Couple miste, Chris et sa petite amie Rose filent le parfait amour. Le moment est donc venu de rencontrer la belle famille, Missy et Dean lors d’un week-end sur leur domaine dans le nord de l’Etat. Chris commence à penser que l’atmosphère tendue est liée à sa différence de couleur de peau, mais très vite une série d’incidents de plus en plus inquiétants lui permet de découvrir l’inimaginable.

Critique

Petit budget, maigre production, « Get Out » n’était pas destiné à franchir les barrières américaines.
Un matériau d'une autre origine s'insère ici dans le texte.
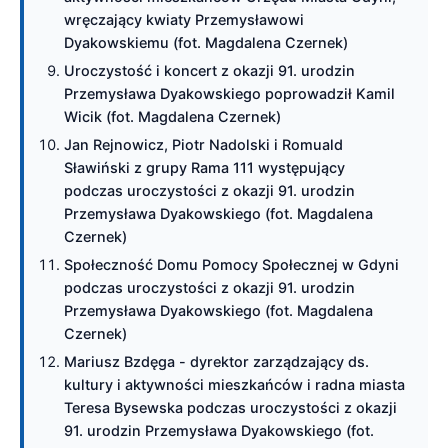
wręczający kwiaty Przemysławowi
Dyakowskiemu (fot. Magdalena Czernek)
Uroczystość i koncert z okazji 91. urodzin
Przemysława Dyakowskiego poprowadził Kamil
Wicik (fot. Magdalena Czernek)
Jan Rejnowicz, Piotr Nadolski i Romuald
Sławiński z grupy Rama 111 występujący
podczas uroczystości z okazji 91. urodzin
Przemysława Dyakowskiego (fot. Magdalena
Czernek)
Społeczność Domu Pomocy Społecznej w Gdyni
podczas uroczystości z okazji 91. urodzin
Przemysława Dyakowskiego (fot. Magdalena
Czernek)
Mariusz Bzdęga - dyrektor zarządzający ds.
kultury i aktywności mieszkańców i radna miasta
Teresa Bysewska podczas uroczystości z okazji
91. urodzin Przemysława Dyakowskiego (fot.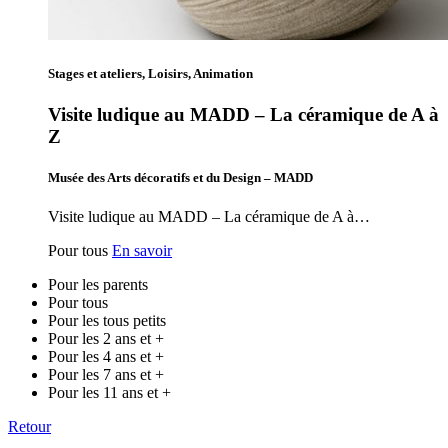
Stages et ateliers, Loisirs, Animation
Visite ludique au MADD – La céramique de A à
Z
Musée des Arts décoratifs et du Design – MADD
Visite ludique au MADD – La céramique de A à…
Pour tous
En savoir
Pour les parents
Pour tous
Pour les tous petits
Pour les 2 ans et +
Pour les 4 ans et +
Pour les 7 ans et +
Pour les 11 ans et +
Retour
Après un succès colossal inattendu, l’oeuvre est devenue un phénomène de société désormais planétaire.

Les choses simples sont souvent les meilleures et « Get Out » le prouve. Le thriller n’est pas transcendant, l’histoire franchement simple mais l’intrigue, minutieuse, constitue la force du métrage. En plus d’un contenu composé d’une réflexion raciale surprenante, le film exploite une psychologie d’exclusion autour d’une ségrégation emprunt de sadisme et perversité.

Les ficelles peuvent paraître grossière au début, même parfois incompréhensible, mais n’est-ce pas le talent d’un cinéaste que de surprendre ? Jordan Peele y parvient avec brillance au profit d’une avancée crescendo où la finesse de l’écriture devient de plus en plus pointilleuse.
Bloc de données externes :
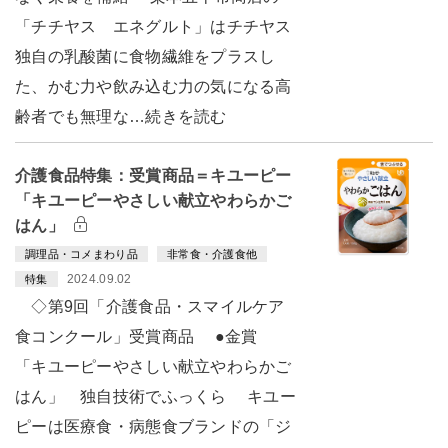
「チチヤス エネグルト」はチチヤス
独自の乳酸菌に食物繊維をプラスし
た、かむ力や飲み込む力の気になる高
齢者でも無理な…続きを読む
介護食品特集：受賞商品＝キユーピー
「キユーピーやさしい献立やわらかご
はん」
調理品・コメまわり品
非常食・介護食他
2024.09.02
特集
◇第9回「介護食品・スマイルケア
食コンクール」受賞商品 ●金賞
「キユーピーやさしい献立やわらかご
はん」 独自技術でふっくら キユー
ピーは医療食・病態食ブランドの「ジ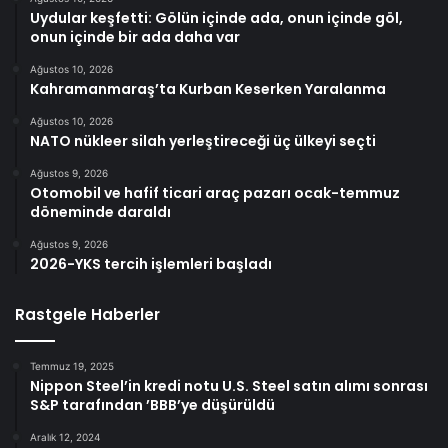
Uydular keşfetti: Gölün içinde ada, onun içinde göl,
onun içinde bir ada daha var
Ağustos 10, 2026
Kahramanmaraş’ta Kurban Keserken Yaralanma
Ağustos 10, 2026
NATO nükleer silah yerleştireceği üç ülkeyi seçti
Ağustos 9, 2026
Otomobil ve hafif ticari araç pazarı ocak-temmuz
döneminde daraldı
Ağustos 9, 2026
2026-YKS tercih işlemleri başladı
Rastgele Haberler
Temmuz 19, 2025
Nippon Steel’in kredi notu U.S. Steel satın alımı sonrası
S&P tarafından ’BBB’ye düşürüldü
Aralık 12, 2024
Ainsi, le sentiment d’exclusion de Chris va s’écrémer au fur et à mesure du film, se dessiner pour avoir une vraie résonance en partant d’un racisme pur et dur menant à une discrimination positive traduit par une jalousie fascinante de l’autre camp.

Tout en simplicité, la bande-son, digne des plus grands classiques de l’horreur de années 80, se contente d’un instrumental grinçant, paranoïaque et efficace.
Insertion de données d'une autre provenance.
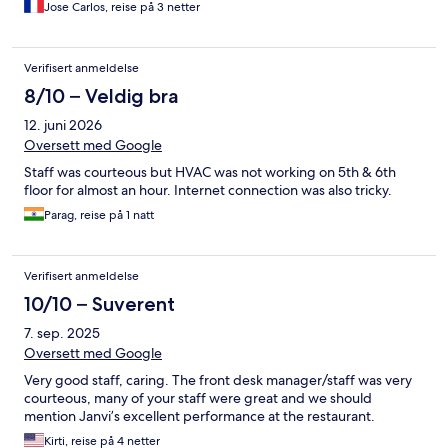
Jose Carlos, reise på 3 netter
Verifisert anmeldelse
8/10 – Veldig bra
12. juni 2026
Oversett med Google
Staff was courteous but HVAC was not working on 5th & 6th
floor for almost an hour. Internet connection was also tricky.
Parag, reise på 1 natt
Verifisert anmeldelse
10/10 – Suverent
7. sep. 2025
Oversett med Google
Very good staff, caring. The front desk manager/staff was very
courteous, many of your staff were great and we should
mention Janvi’s excellent performance at the restaurant.
Kirti, reise på 4 netter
En revanche, « Get Out » se contente de deux défauts conséquents. A commencer par l’introduction : Bien qu’elle instaure un sentiment d’effroi et d’insécurité, elle ne sert absolument rien et n’apporte rien au métrage. Le second point concerne le final : Bâclé à notre grand regret, il aurait pû pousser la réflexion du racisme jusqu’à son paroxysme… Sûrement volontairement, le film ne va pas jusque là.

Bilan
Pas d’effets spéciaux, ni grands moyens… Sans miser sur la forme, « Get Out » a puiser tout son énergie dans une écriture exceptionnelle. Un joli pari.